▶ **What needs to be done**
Among the records that follow, set down only the lines from the one containing "pomoći zapadnim vlastima" to the one containing "razumijevanje o tome", both included, exactly.
◇ ◇ ◇ ◇ ◇ ◇ ◇
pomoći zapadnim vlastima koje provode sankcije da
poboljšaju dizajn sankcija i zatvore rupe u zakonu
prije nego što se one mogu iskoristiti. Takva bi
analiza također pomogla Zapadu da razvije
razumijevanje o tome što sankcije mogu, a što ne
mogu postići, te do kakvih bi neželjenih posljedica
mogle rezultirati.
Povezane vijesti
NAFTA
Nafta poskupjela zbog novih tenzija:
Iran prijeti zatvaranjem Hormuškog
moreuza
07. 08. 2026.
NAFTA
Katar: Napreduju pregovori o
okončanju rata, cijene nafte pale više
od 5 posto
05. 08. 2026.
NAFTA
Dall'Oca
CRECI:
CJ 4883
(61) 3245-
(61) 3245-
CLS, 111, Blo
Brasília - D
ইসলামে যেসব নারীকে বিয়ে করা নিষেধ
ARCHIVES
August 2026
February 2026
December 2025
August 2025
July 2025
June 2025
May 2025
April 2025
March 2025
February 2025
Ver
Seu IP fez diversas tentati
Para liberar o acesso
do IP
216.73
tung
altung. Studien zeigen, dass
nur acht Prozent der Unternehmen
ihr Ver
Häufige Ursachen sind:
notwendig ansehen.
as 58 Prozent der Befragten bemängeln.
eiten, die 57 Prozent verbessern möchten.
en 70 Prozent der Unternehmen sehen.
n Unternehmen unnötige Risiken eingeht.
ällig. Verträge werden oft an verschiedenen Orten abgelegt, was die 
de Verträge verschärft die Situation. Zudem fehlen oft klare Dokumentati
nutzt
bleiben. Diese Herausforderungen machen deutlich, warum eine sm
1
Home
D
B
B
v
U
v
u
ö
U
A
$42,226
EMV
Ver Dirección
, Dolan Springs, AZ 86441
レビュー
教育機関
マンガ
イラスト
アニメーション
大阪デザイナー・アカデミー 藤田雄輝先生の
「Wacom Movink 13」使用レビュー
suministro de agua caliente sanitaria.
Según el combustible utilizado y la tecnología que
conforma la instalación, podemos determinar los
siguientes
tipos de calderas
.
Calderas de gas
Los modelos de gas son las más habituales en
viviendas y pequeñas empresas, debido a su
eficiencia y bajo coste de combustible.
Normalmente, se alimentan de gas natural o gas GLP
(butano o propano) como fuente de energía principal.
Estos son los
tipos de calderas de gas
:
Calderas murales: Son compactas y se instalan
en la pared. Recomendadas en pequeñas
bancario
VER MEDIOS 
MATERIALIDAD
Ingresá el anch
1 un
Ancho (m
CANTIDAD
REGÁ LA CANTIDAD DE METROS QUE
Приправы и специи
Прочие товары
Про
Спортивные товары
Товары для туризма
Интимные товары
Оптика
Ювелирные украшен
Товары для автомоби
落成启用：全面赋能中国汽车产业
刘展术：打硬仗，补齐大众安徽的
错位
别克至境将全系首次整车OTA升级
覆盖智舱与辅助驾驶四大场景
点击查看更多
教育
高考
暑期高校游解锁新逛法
◇ ◇ ◇ ◇ ◇ ◇ ◇
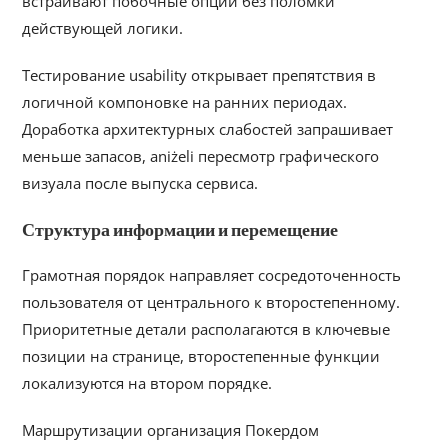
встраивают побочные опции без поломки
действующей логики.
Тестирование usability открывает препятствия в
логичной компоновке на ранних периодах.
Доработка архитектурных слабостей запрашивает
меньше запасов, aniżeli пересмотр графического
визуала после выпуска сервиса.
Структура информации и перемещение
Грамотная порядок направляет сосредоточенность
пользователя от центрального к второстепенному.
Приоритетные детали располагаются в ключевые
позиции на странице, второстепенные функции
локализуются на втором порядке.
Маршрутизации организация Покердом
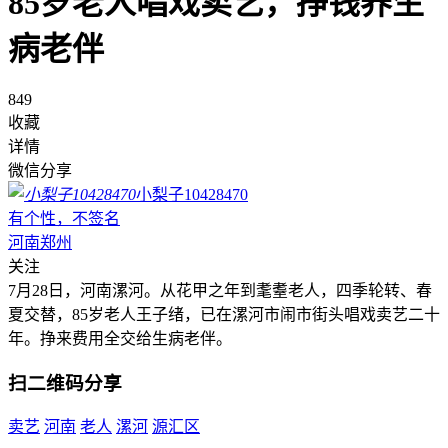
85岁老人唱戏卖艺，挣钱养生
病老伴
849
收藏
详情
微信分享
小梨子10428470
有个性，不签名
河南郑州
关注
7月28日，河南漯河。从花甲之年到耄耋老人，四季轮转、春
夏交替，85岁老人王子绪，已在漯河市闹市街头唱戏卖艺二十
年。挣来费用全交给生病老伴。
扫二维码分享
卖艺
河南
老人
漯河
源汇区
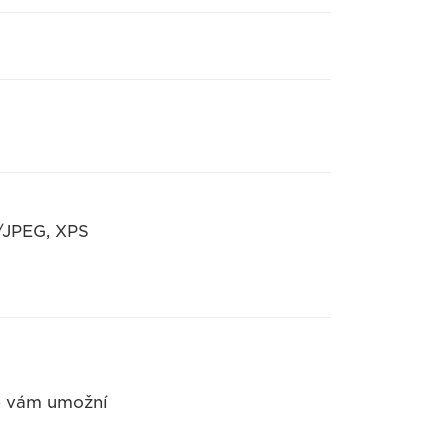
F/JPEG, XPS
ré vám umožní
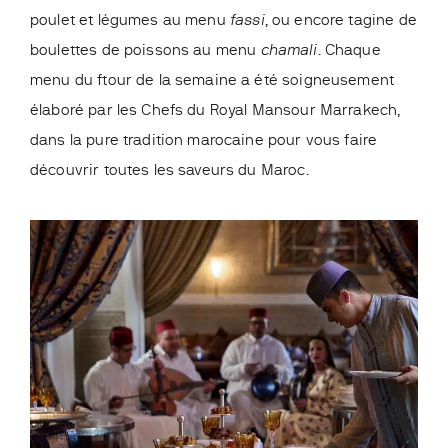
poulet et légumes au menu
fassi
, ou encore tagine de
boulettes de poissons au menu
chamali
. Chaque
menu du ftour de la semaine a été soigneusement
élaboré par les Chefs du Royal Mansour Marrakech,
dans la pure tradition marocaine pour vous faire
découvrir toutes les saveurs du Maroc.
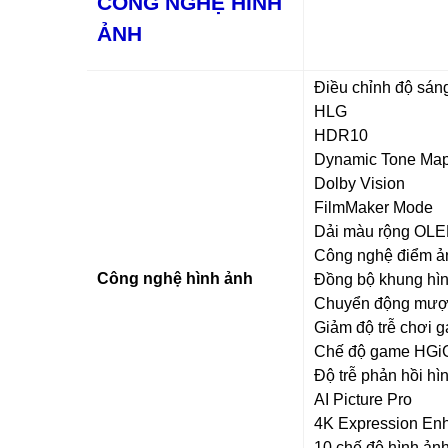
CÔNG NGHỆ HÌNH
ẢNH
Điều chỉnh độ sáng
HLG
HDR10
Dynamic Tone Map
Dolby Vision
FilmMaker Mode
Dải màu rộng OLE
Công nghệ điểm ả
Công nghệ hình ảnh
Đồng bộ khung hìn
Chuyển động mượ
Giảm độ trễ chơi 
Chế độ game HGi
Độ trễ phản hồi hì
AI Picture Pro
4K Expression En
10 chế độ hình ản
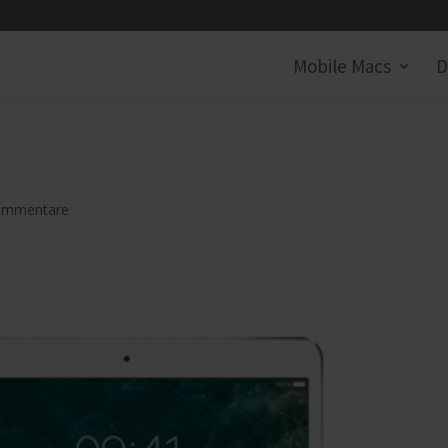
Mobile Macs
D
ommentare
◇ ◇ ◇ ◇ ◇ ◇ ◇
▶ **Worked solution**
pomoći zapadnim vlastima koje provode sankcije da
poboljšaju dizajn sankcija i zatvore rupe u zakonu
prije nego što se one mogu iskoristiti. Takva bi
analiza također pomogla Zapadu da razvije
razumijevanje o tome što sankcije mogu, a što ne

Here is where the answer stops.